▸ **What this task involves**
Output every line of the material exactly, omitting images.

>>

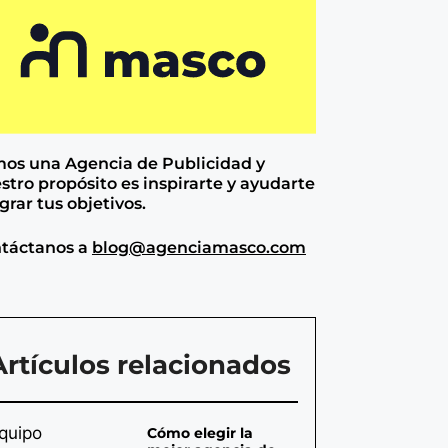
os una Agencia de
Publicidad y
stro propósito es inspirarte y ayudarte
ograr tus objetivos.
táctanos a
blog@agenciamasco.com
Artículos relacionados
Cómo elegir la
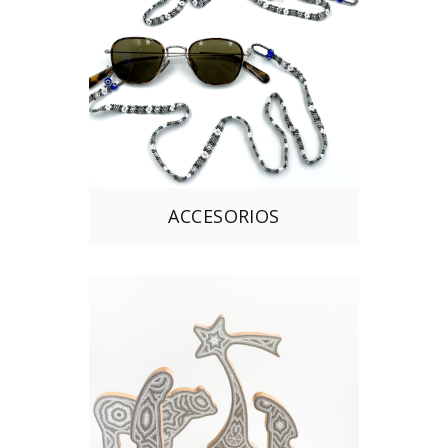
ACCESORIOS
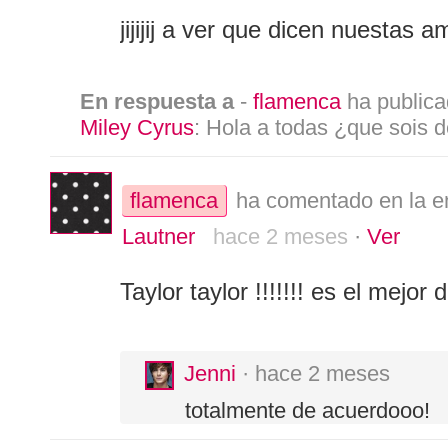
jijijij a ver que dicen nuestas 
En respuesta a
-
flamenca
ha publica
Miley Cyrus
: Hola a todas ¿que sois 
flamenca
ha comentado en la e
Lautner
hace 2 meses
·
Ver
Taylor taylor !!!!!!! es el mejo
Jenni
· hace 2 meses
totalmente de acuerdooo!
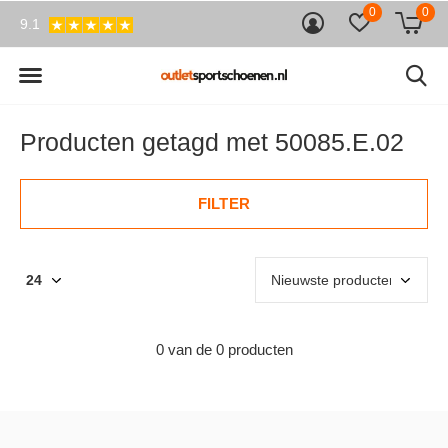
0
0
9.1
Producten getagd met 50085.E.02
FILTER
0 van de 0 producten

<<

▸ **Result**
os una Agencia de
Publicidad y
stro propósito es inspirarte y ayudarte
ograr tus objetivos.
táctanos a
blog@agenciamasco.com
Artículos relacionados
Cómo elegir la
ACCESORIOS
jijijij a ver que dicen nuestas 
En respuesta a
-
flamenca
ha publica
Miley Cyrus
: Hola a todas ¿que sois 
flamenca
ha comentado en la e
Lautner
hace 2 meses
·
Ver
Taylor taylor !!!!!!! es el mejo
Jenni
· hace 2 meses
totalmente de acuerdooo!
0
0
9.1
Producten getagd met 50085.E.02
FILTER
0 van de 0 producten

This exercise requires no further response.